WHAT IS BEING ASKED: Exact copy without images: repeat every entry as written.

[Dataset entries]
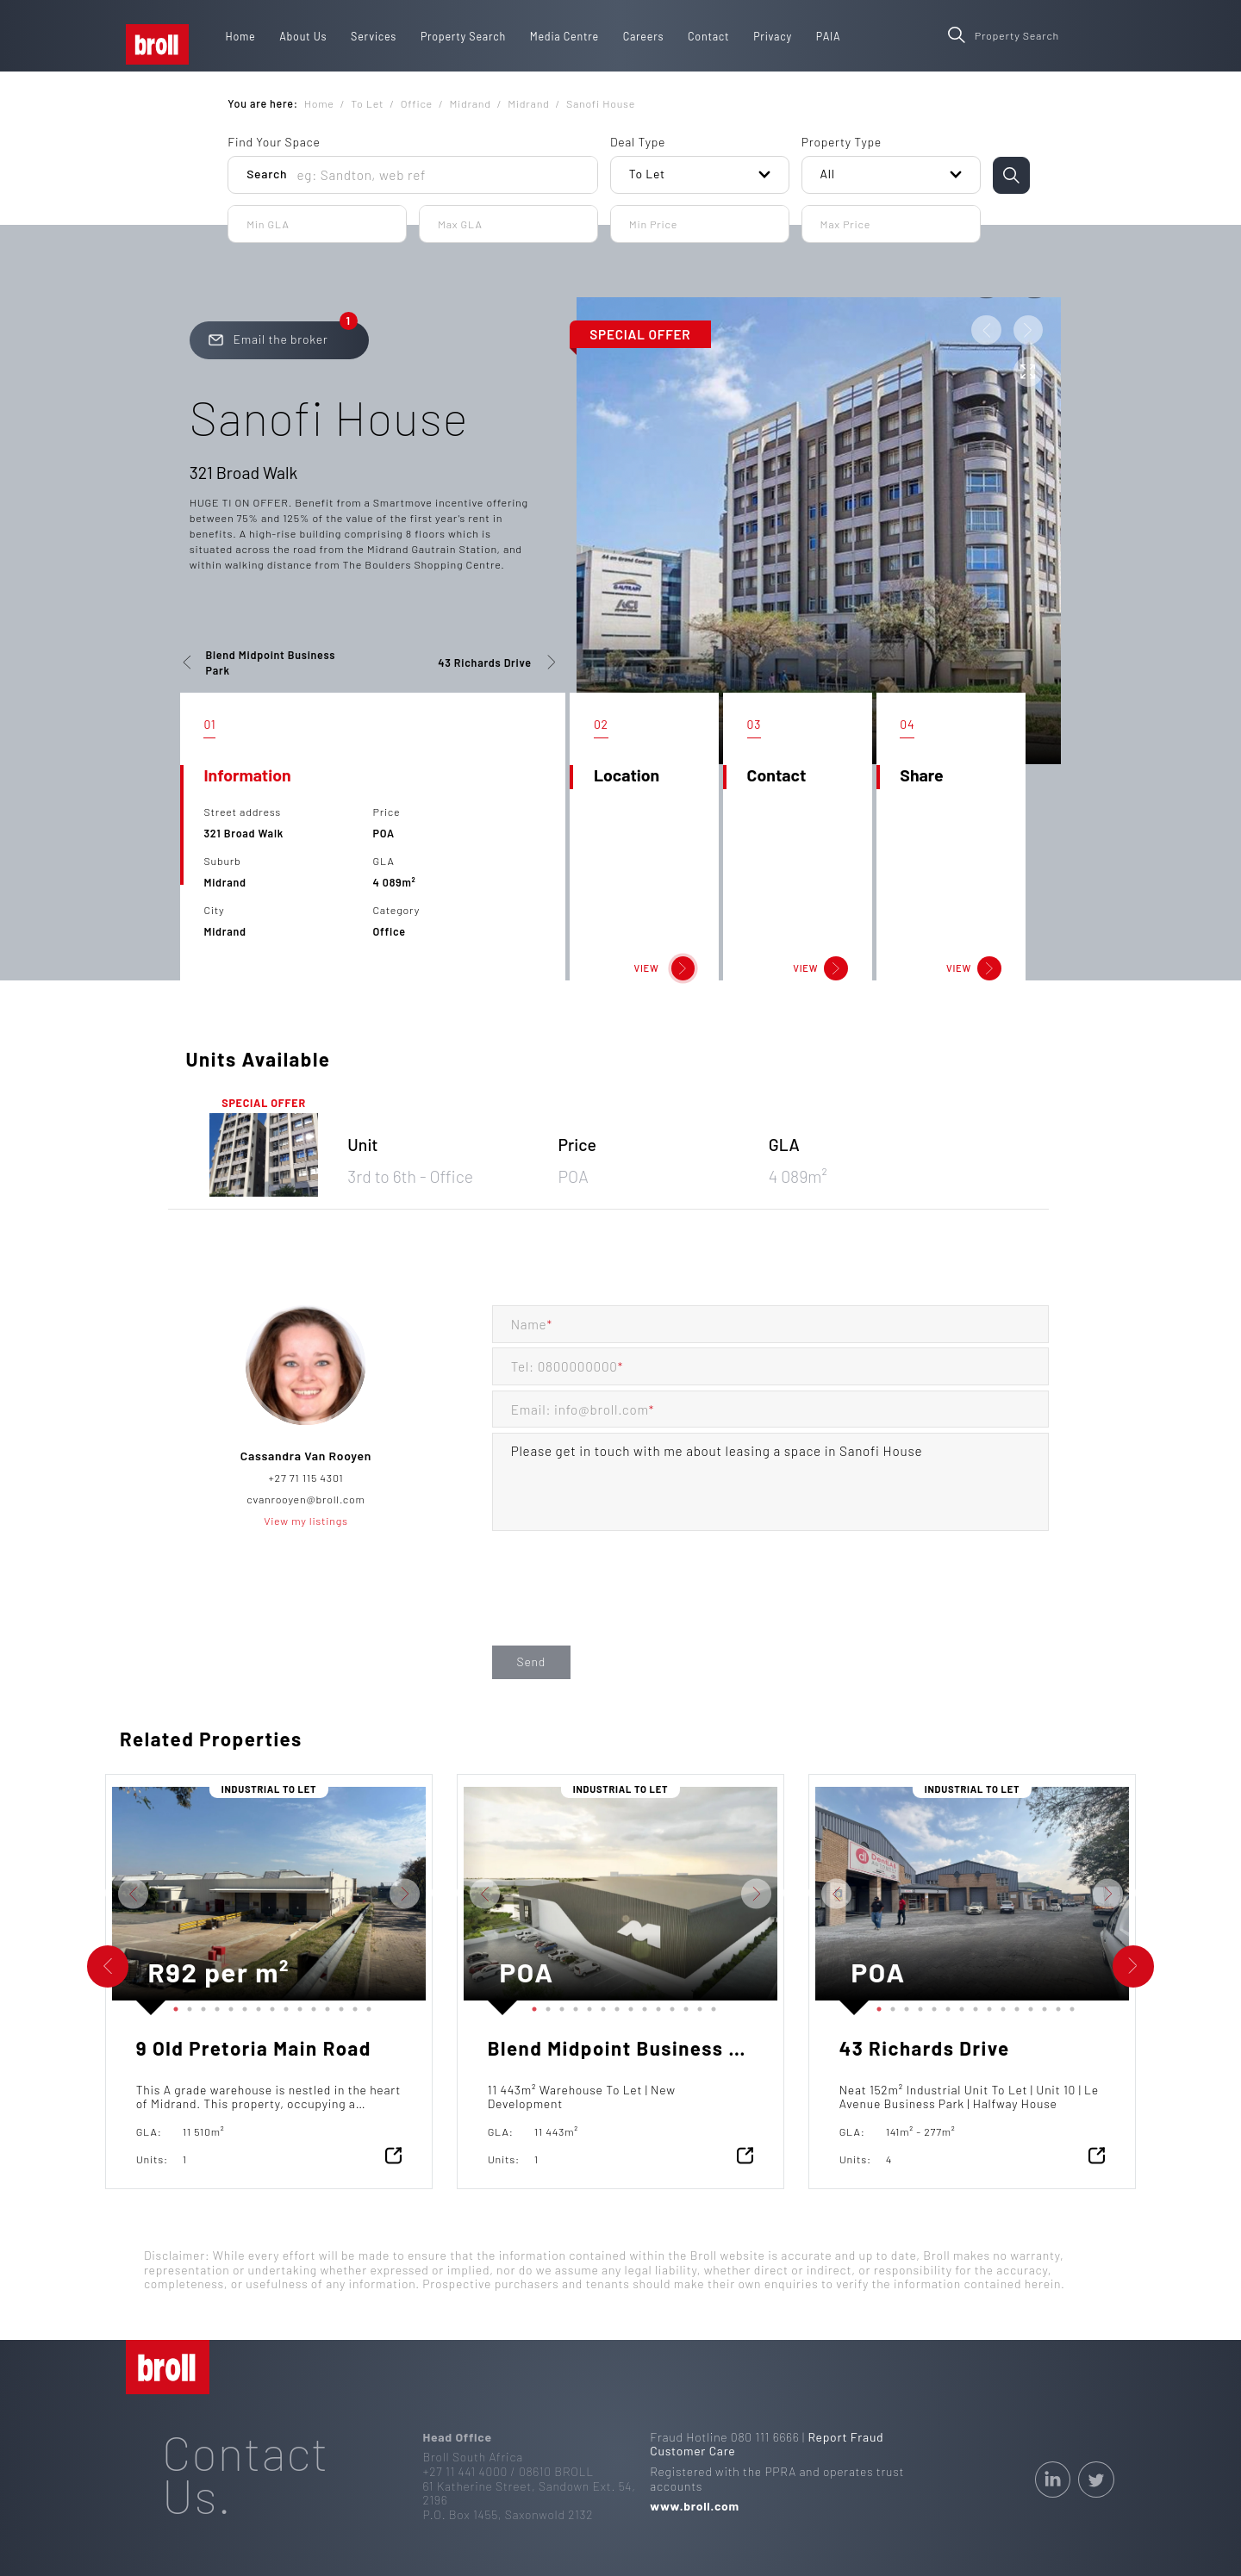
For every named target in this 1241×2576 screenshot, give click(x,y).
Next (438, 1893)
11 (310, 2005)
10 (296, 2005)
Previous (99, 1893)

EXERCISE RESULT:
For every named target in this 1241×2576 screenshot, give click(x,y).
Next (438, 1893)
11 (310, 2005)
10 (296, 2005)
Previous (99, 1893)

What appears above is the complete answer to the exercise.